We continued walking toward the mesa.
“I see something up ahead,” Isa said.
I saw it, too. A group of people had congregated in the shade on one of the mesas. As we made our way there, I saw that there were three men and a woman. Once closer, I could see that the woman was Shara, and all of them wore the same, gray robe.
A Hunter’s robe.
The men had spied us by now, so there was no opportunity to go another way, though I felt the strong urge to do so.
“What now?” Isa asked.
“This must be the test,” I said. “Whatever test that is.”
“Trust your instincts,” Isa said.
As we neared, I could see a fire burning low with a cook pot hanging over it. The men watched as we approached. Two of them had graying hair and strangely empty eyes. The other had his back turned to me, though his hair was long, greasy, and dark. Shara watched the flames, seeming to have no interest in looking at us. Her eyes glowed brightly.
Once we were a few paces away from the group, the man with his back toward us turned. I shouldn’t
have been surprised at who it was.
“You seem to keep popping up, don’t you?” I asked.
He gave a cruel smirk, his cold blue eyes watching me in his calculating way. “Come join us, Elekai. We were just discussing you.”
Isa looked at me questioningly, and I nodded that we should approach. The other two men vacated the rocks they had been sitting on, giving them up for Isa and me. We sat, with Shara on my left, still staring into the flames.
“She won’t respond to you,” Valance said, taking a sip of coffee out of a ceramic mug. “She’s still undergoing the process.”
“What process?” I asked.
Valance placed the coffee back in his lap. “The Aether is waking her senses. We come out here to do it.
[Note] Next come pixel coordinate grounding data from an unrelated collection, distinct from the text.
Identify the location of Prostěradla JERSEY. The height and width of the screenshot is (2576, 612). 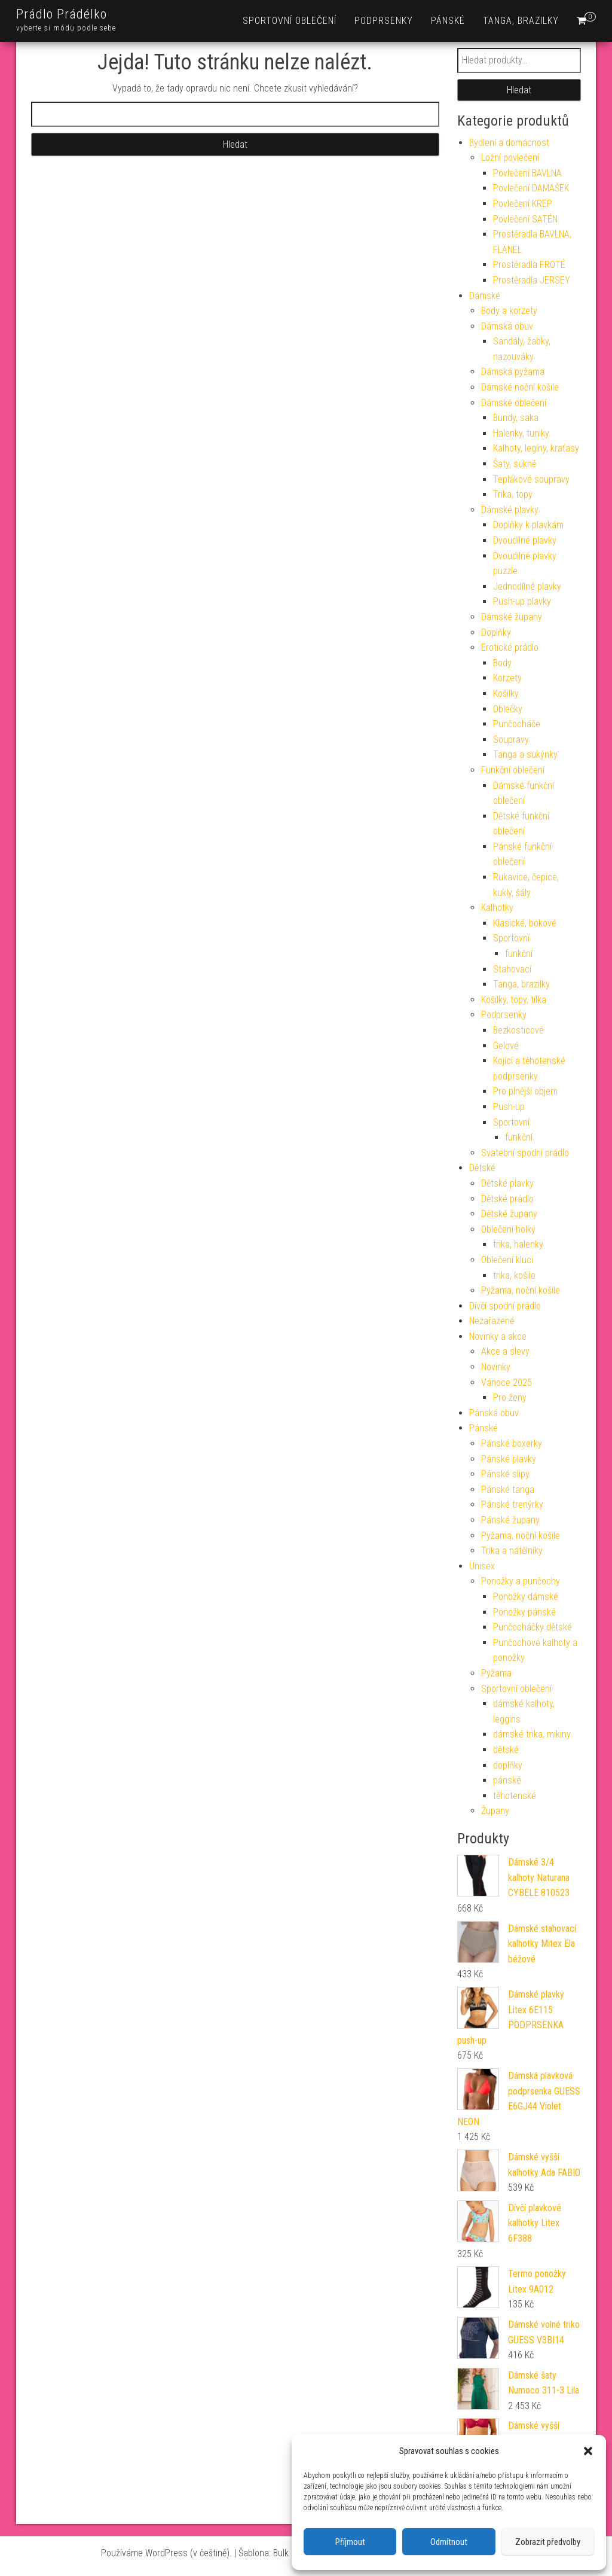 (531, 280). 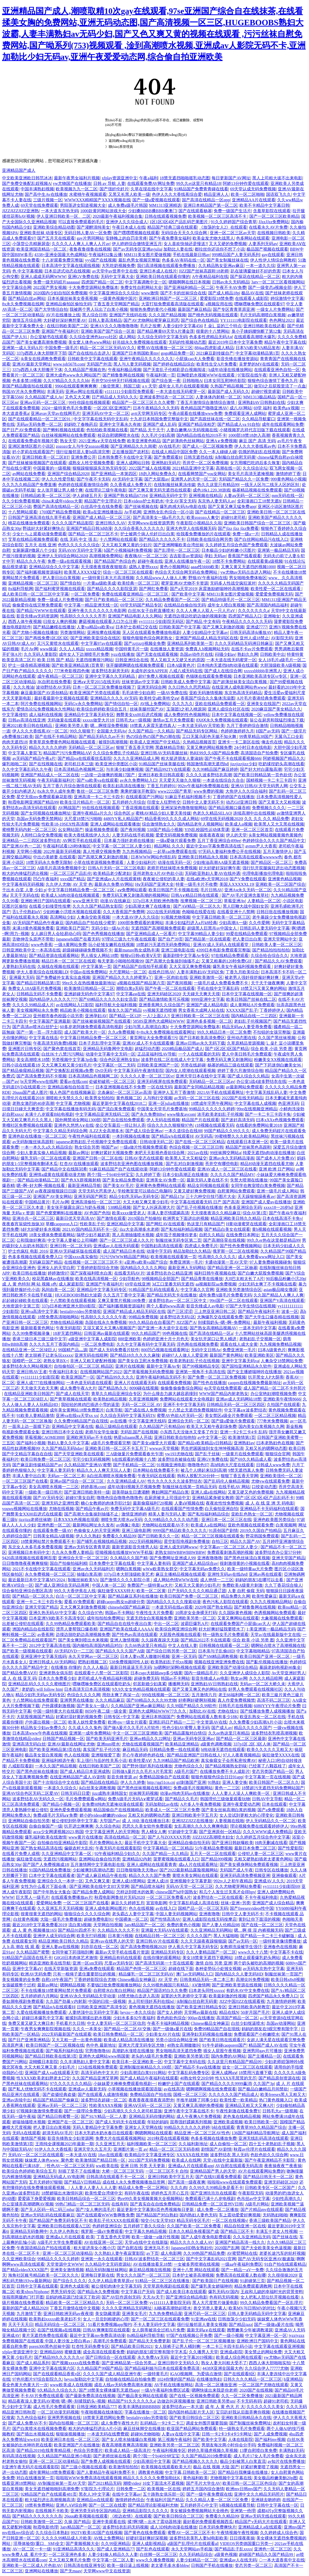  I want to click on 国产?女人爽的流毛片, so click(95, 2209).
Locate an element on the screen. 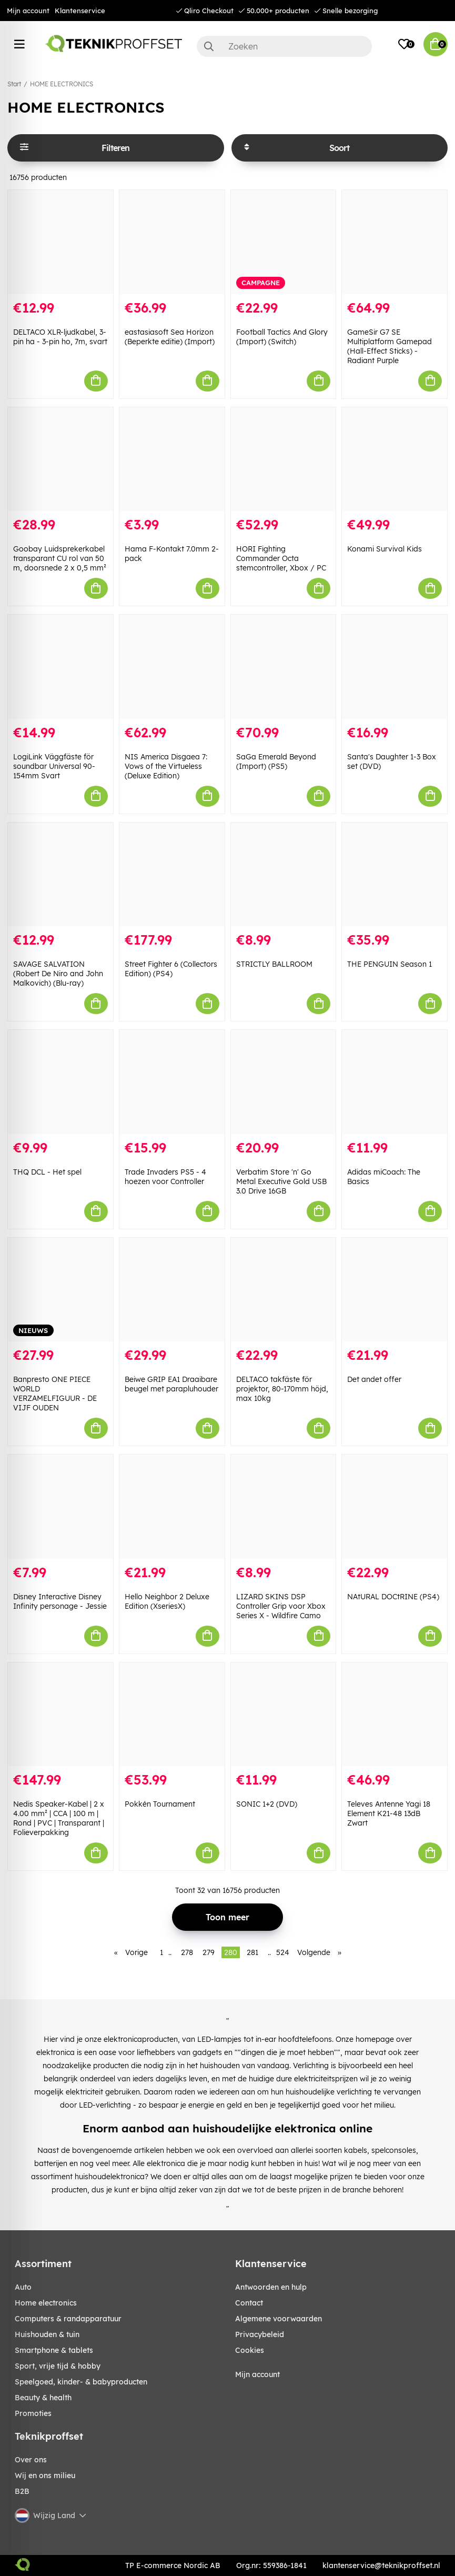 This screenshot has height=2576, width=455. Det andet offer is located at coordinates (374, 1379).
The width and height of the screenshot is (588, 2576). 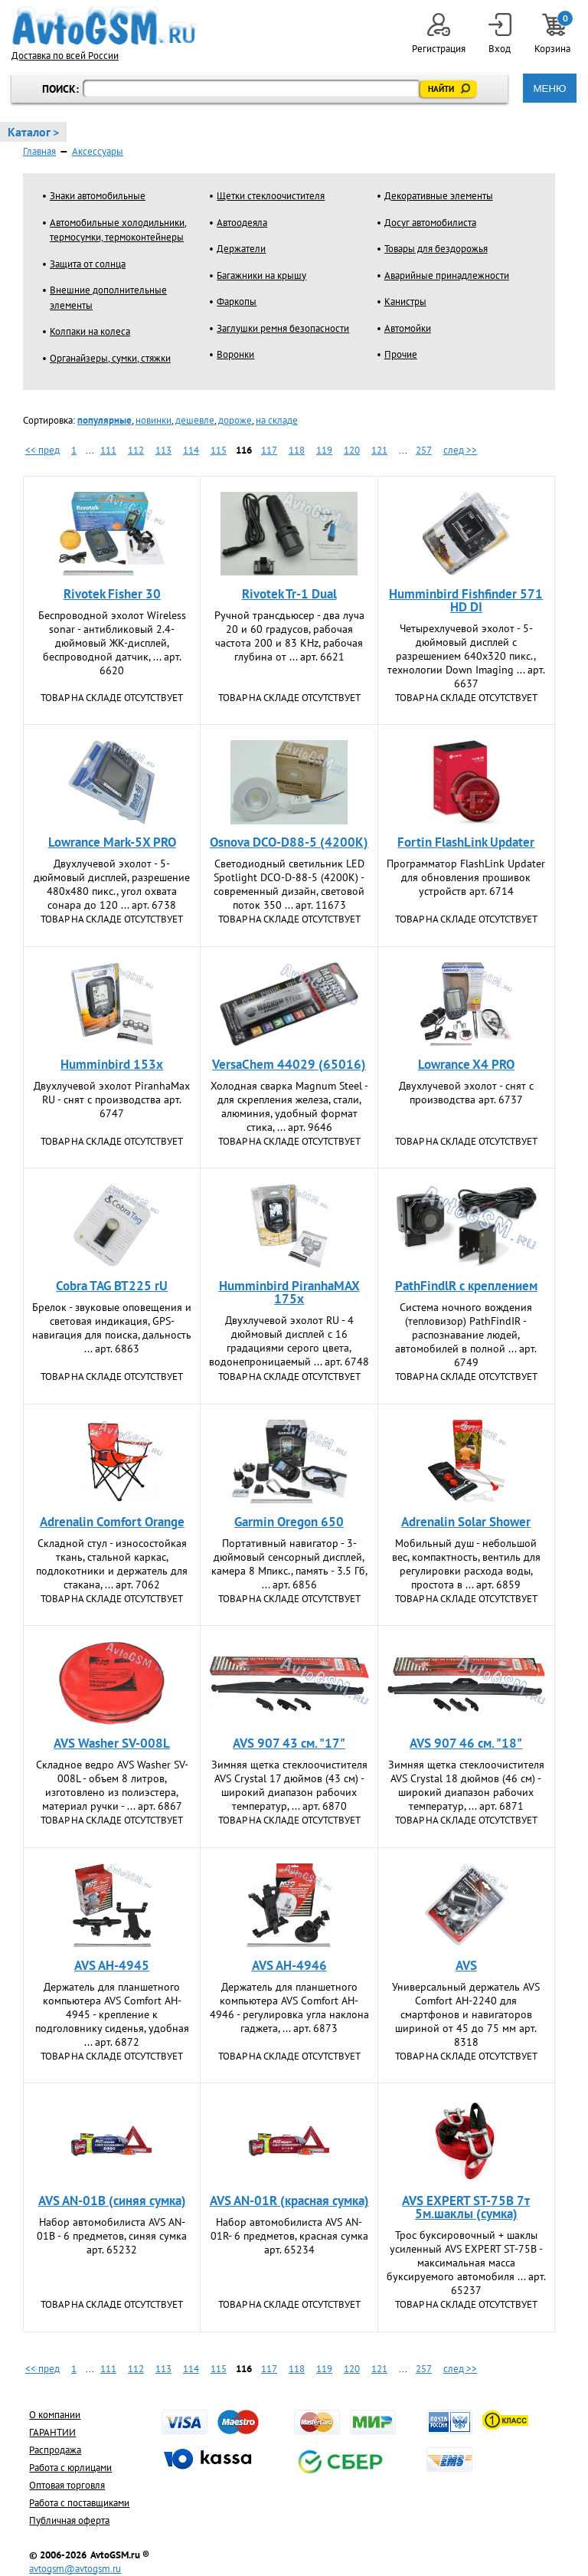 What do you see at coordinates (112, 593) in the screenshot?
I see `Rivotek Fisher 30` at bounding box center [112, 593].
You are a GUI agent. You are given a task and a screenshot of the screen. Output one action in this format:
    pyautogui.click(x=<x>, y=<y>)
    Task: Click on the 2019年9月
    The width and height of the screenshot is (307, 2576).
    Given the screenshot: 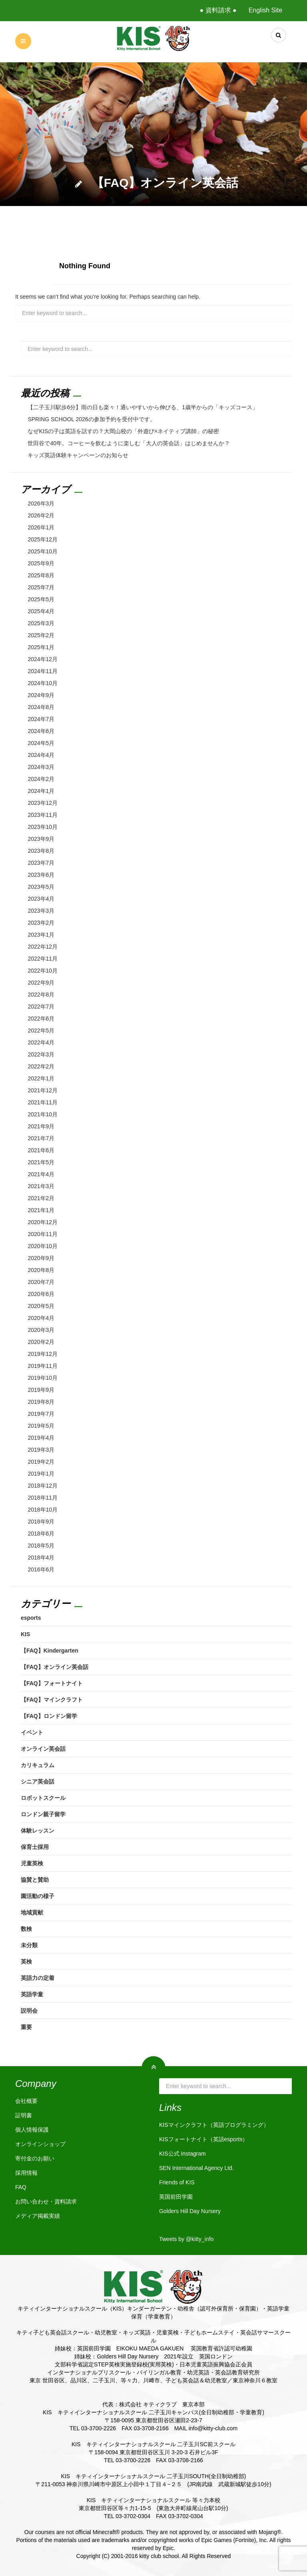 What is the action you would take?
    pyautogui.click(x=41, y=1390)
Our role is to ensure the process is carried out safely.”
I looked back at Shara, whose eyes were still glowing with an ethereal light.
“Nothing about this looks safe,” I said.
“You’re right,” Valance said. “We all go through it, of course. Some fare better than others.” Valance nodded toward his compatriots, who stood stoically just a few feet away. “It’s a crucible only the strong survive. But one must be strong to root out heresy. To root out bad blood.”
“That’s not how it is, you know,” I said. “This hatred you hold for the Elekai serves no purpose.”
“On the contrary,” Valance said. “It defines me. It defines our people. We took back our city from your ilk long ago.”
“You traded one tyranny for another,” I said. “But all this is besides the point. None of this is real, and I know there is some sort of trial you have for me. I just want Shara back.”
Valance smiled. “No. She has the gift, and that is not something to be taken lightly. You couldn’t have her, not for all the gold in the world.”
“She’s my friend. She’s one of us, now.”
Valance frowned, confused. “I’m afraid not.”
“Whatever Shara’s going through, you must put a stop to it.”